Di seguito l’intervento in consiglio comunale del dott. Alessandro Cannatà del gruppo consiliare “Per Cittanova”
Signor Presidente, Signori colleghi,
intorno al disegno di legge “Cirinnà” sono state spese tante parole. Quella più ricorrente è stata “diritti”. Ma diritti di chi? Degli adulti. Come il diritto dell’adulto ad avere un figlio. Noi, invece, vogliamo parlare dei diritti dei più piccoli, dei bambini. Il punto più dibattuto è proprio quello che riguarda le adozioni da parte di coppie dello stesso sesso. Questa proposta di legge, nata per il riconoscimento dei diritti dei singoli e delle unioni tra persone dello stesso sesso da una parte e delle convivenze di fatto dall’altra, ha perso la sua natura originaria introducendo un altro “diritto”, quello alla genitorialità, che è inopportuno.
Con l’introduzione delle adozioni da parte di persone dello stesso, o della stepchild adoption, questo disegno di legge ha snaturato il ruolo di riconoscimento dei diritti civili della convivenza. La nostra cultura ci chiede di difendere l’unicità della famiglia e di rispettare i dettami previsti dalla nostra Costituzione. La famiglia è un istituto che non può essere assolutamente confuso con quello delle unioni civili.

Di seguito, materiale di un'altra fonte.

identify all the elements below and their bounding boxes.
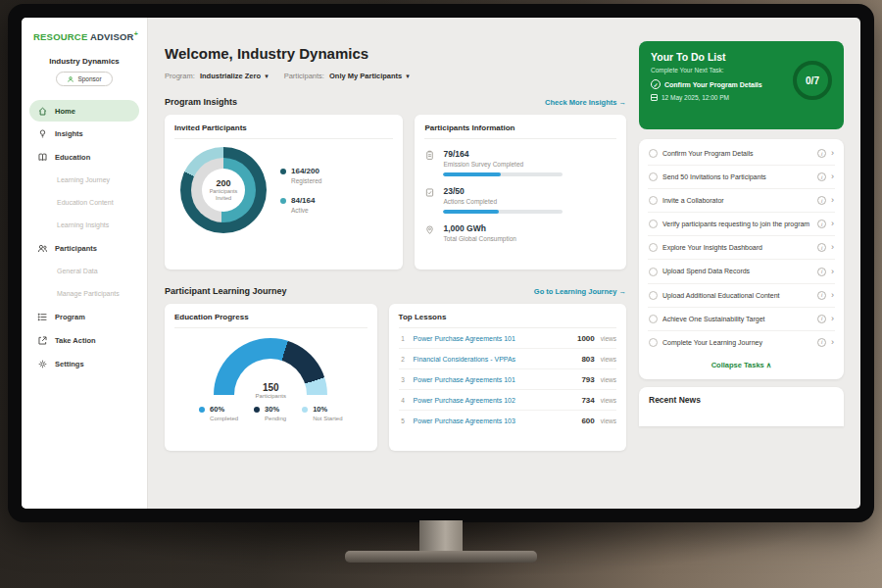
people-icon	[37, 243, 48, 254]
task-checkbox[interactable]	[649, 196, 658, 205]
task-item[interactable]: Send 50 Invitations to Participants i ›	[648, 166, 835, 189]
task-checkbox[interactable]	[649, 172, 658, 181]
task-item[interactable]: Complete Your Learning Journey i ›	[648, 331, 835, 354]
go-to-learning-journey-link[interactable]: Go to Learning Journey →	[534, 287, 626, 296]
program-select-label: Program:	[165, 72, 195, 80]
chevron-down-icon[interactable]: ▾	[265, 73, 269, 79]
task-item[interactable]: Upload Spend Data Records i ›	[648, 260, 835, 283]
sidebar-item-learning-insights[interactable]: Learning Insights	[22, 214, 147, 236]
stat-global-consumption: 1,000 GWh Total Global Consumption	[424, 223, 616, 242]
app-logo: RESOURCE ADVISOR+	[22, 18, 147, 42]
stat-emission-survey: 79/164 Emission Survey Completed	[424, 149, 616, 176]
info-icon[interactable]: i	[817, 220, 826, 228]
home-icon	[37, 106, 48, 117]
calendar-icon	[651, 94, 658, 101]
lesson-views: 600	[581, 416, 594, 425]
legend-dot	[199, 407, 205, 413]
task-item[interactable]: Upload Additional Educational Content i …	[648, 284, 835, 308]
info-icon[interactable]: i	[817, 149, 826, 158]
task-item[interactable]: Explore Your Insights Dashboard i ›	[648, 236, 835, 260]
sidebar-item-program[interactable]: Program	[22, 305, 147, 328]
sidebar-item-participants[interactable]: Participants	[22, 236, 147, 260]
sidebar-item-take-action[interactable]: Take Action	[22, 328, 147, 352]
program-select[interactable]: Industrialize Zero	[200, 72, 261, 80]
info-icon[interactable]: i	[817, 315, 826, 323]
task-item[interactable]: Invite a Collaborator i ›	[648, 189, 835, 213]
sidebar-item-home[interactable]: Home	[29, 100, 139, 122]
info-icon[interactable]: i	[817, 172, 826, 181]
brand-primary: RESOURCE	[33, 31, 87, 42]
todo-summary-card: Your To Do List Complete Your Next Task:…	[639, 41, 844, 129]
learning-journey-header: Participant Learning Journey Go to Learn…	[165, 286, 626, 296]
filter-bar: Program: Industrialize Zero ▾ Participan…	[165, 72, 626, 80]
sidebar-item-insights[interactable]: Insights	[22, 122, 147, 145]
info-icon[interactable]: i	[817, 268, 826, 276]
sponsor-badge[interactable]: Sponsor	[56, 72, 113, 86]
task-item[interactable]: Verify participants requesting to join t…	[648, 213, 835, 236]
sidebar-item-label: Take Action	[55, 336, 96, 345]
todo-task-list: Confirm Your Program Details i › Send 50…	[639, 139, 844, 379]
task-label: Upload Additional Educational Content	[662, 291, 812, 300]
collapse-tasks-button[interactable]: Collapse Tasks ∧	[648, 354, 835, 376]
task-checkbox[interactable]	[649, 315, 658, 323]
legend-dot	[254, 407, 260, 413]
card-title: Top Lessons	[399, 313, 616, 328]
lesson-link[interactable]: Power Purchase Agreements 101	[414, 335, 571, 342]
brand-plus: +	[134, 30, 138, 37]
brand-secondary: ADVISOR	[90, 31, 134, 42]
chevron-right-icon[interactable]: ›	[831, 315, 834, 323]
chevron-right-icon[interactable]: ›	[831, 196, 834, 205]
legend-value: 84/164	[291, 196, 315, 205]
check-more-insights-link[interactable]: Check More Insights →	[545, 98, 626, 107]
lesson-rank: 1	[399, 335, 408, 342]
stat-value: 1,000 GWh	[443, 223, 515, 233]
insights-cards-row: Invited Participants 200 Participants In…	[165, 115, 626, 270]
lesson-rank: 5	[399, 417, 408, 424]
sidebar-item-settings[interactable]: Settings	[22, 352, 147, 375]
task-checkbox[interactable]	[649, 220, 658, 228]
task-checkbox[interactable]	[649, 268, 658, 276]
task-checkbox[interactable]	[649, 149, 658, 158]
info-icon[interactable]: i	[817, 291, 826, 300]
chevron-right-icon[interactable]: ›	[831, 291, 834, 300]
lesson-link[interactable]: Power Purchase Agreements 101	[414, 376, 576, 383]
book-icon	[37, 152, 48, 163]
sidebar-item-education[interactable]: Education	[22, 145, 147, 169]
participants-select[interactable]: Only My Participants	[329, 72, 402, 80]
lesson-link[interactable]: Power Purchase Agreements 103	[414, 417, 576, 424]
chevron-right-icon[interactable]: ›	[831, 268, 834, 276]
task-checkbox[interactable]	[649, 338, 658, 347]
sidebar-item-education-content[interactable]: Education Content	[22, 191, 147, 214]
chevron-right-icon[interactable]: ›	[831, 338, 834, 347]
stat-label: Total Global Consumption	[443, 235, 515, 242]
gauge-legend: 60% Completed 30% Pending 10% Not Starte…	[174, 405, 368, 421]
legend-not-started: 10% Not Started	[302, 405, 342, 421]
sidebar-item-learning-journey[interactable]: Learning Journey	[22, 169, 147, 191]
lesson-link[interactable]: Financial Considerations - VPPAs	[414, 356, 576, 363]
lesson-views-suffix: views	[601, 356, 616, 363]
chevron-right-icon[interactable]: ›	[831, 149, 834, 158]
task-item[interactable]: Achieve One Sustainability Target i ›	[648, 308, 835, 331]
info-icon[interactable]: i	[817, 196, 826, 205]
legend-label: Active	[291, 207, 321, 214]
chevron-right-icon[interactable]: ›	[831, 243, 834, 252]
todo-progress-ring: 0/7	[793, 61, 832, 100]
chevron-right-icon[interactable]: ›	[831, 172, 834, 181]
recent-news-card: Recent News	[639, 387, 844, 426]
task-checkbox[interactable]	[649, 243, 658, 252]
stat-label: Emission Survey Completed	[443, 161, 563, 168]
chevron-right-icon[interactable]: ›	[831, 220, 834, 228]
chevron-down-icon[interactable]: ▾	[406, 73, 410, 79]
lesson-link[interactable]: Power Purchase Agreements 102	[414, 397, 576, 404]
task-item[interactable]: Confirm Your Program Details i ›	[648, 142, 835, 166]
gauge-center-value: 150	[214, 382, 327, 393]
lesson-views-suffix: views	[601, 397, 616, 404]
info-icon[interactable]: i	[817, 338, 826, 347]
progress-bar	[443, 210, 563, 214]
info-icon[interactable]: i	[817, 243, 826, 252]
sidebar-item-label: Program	[55, 313, 85, 321]
sidebar-item-general-data[interactable]: General Data	[22, 260, 147, 282]
monitor-stand-base	[345, 551, 537, 563]
task-checkbox[interactable]	[649, 291, 658, 300]
sidebar-item-manage-participants[interactable]: Manage Participants	[22, 282, 147, 305]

Per questo credo bisogna opporre tre no alla “Cirinnà”:
1) Il primo no è all’equiparazione dell’unione civile con il matrimonio. Farlo equivarrebbe a svilire il valore della famiglia tradizionale e del matrimonio che è difeso, per come sappiamo, dalla nostra Costituzione. L’istituto del matrimonio non può essere confuso con altre situazioni, che pure vanno disciplinate. Si tratta di dare alla famiglia un valore da tutelare e non da stravolgere. Ritengo, personalmente, che sulla scia del grande atteggiamento di apertura su alcuni temi, sia positiva una legge che deve rimuovere eventuali discriminazioni ma non introdurre il diritto alla genitorialità
2) L’art. 5 della Cirinnà consente di adottare un figlio biologico del partner anche alle coppie dello stesso sesso. Ma questo è una novità, per me inopportuna, per la nostra Costituzione: basti pensare che non più tardi del 2010 la sentenza n. 138 della Consulta ha sottolineato come matrimonio e famiglia possono essere attribuiti in via esclusiva all’unione di due persone di sesso opposto. Per cui il diritto alla genitorialità non può prevaricare il diritto del minore ad avere una mamma ed un papà. L’art. 5 apre un varco pericoloso, anche per la conseguente pratica dell’utero in affitto. Mai nella storia repubblicana è stata introdotta una norma che sancisce il diritto alla genitorialità senza tenere conto del diritto del minore. Forse anche per questo il Presidente della Società Italiana di Pediatria ha scritto:” Non si può escludere che convivere con due genitori dello stesso sesso non abbia ricadute negative sui processi di sviluppo psichico e relazionale nell’età evolutiva”. I diritti dei figli, dei più piccoli, non possono essere subordinati e schiacciati dai diritti della coppia, qualunque essa sia, eterosessuale od omosessuale. Crediamo che bisogna rimettere al centro i diritti del minore.
3) Il terzo no è all’utero in affitto. In Francia è stata lanciata la Carta per l’abolizione universale della maternità surrogata. Si tratta di un documento che mette al bando globale la pratica dell’utero in affitto. La procreazione non deve diventare un mercato. Al di là di ogni convinzione credo che dietro questa sacrosanta battaglia ci sia il diritto della donna, di ogni donna, a non trasformarsi in un oggetto di mercato. Così come un bambino non può essere ceduto come se fosse una cosa, allo stesso modo il corpo di una donna non può essere oggetto di baratto, come se fosse una merce. Difendiamo la dignità della donna! I bambini non possono essere ignorati, non si può “rottamare” la famiglia!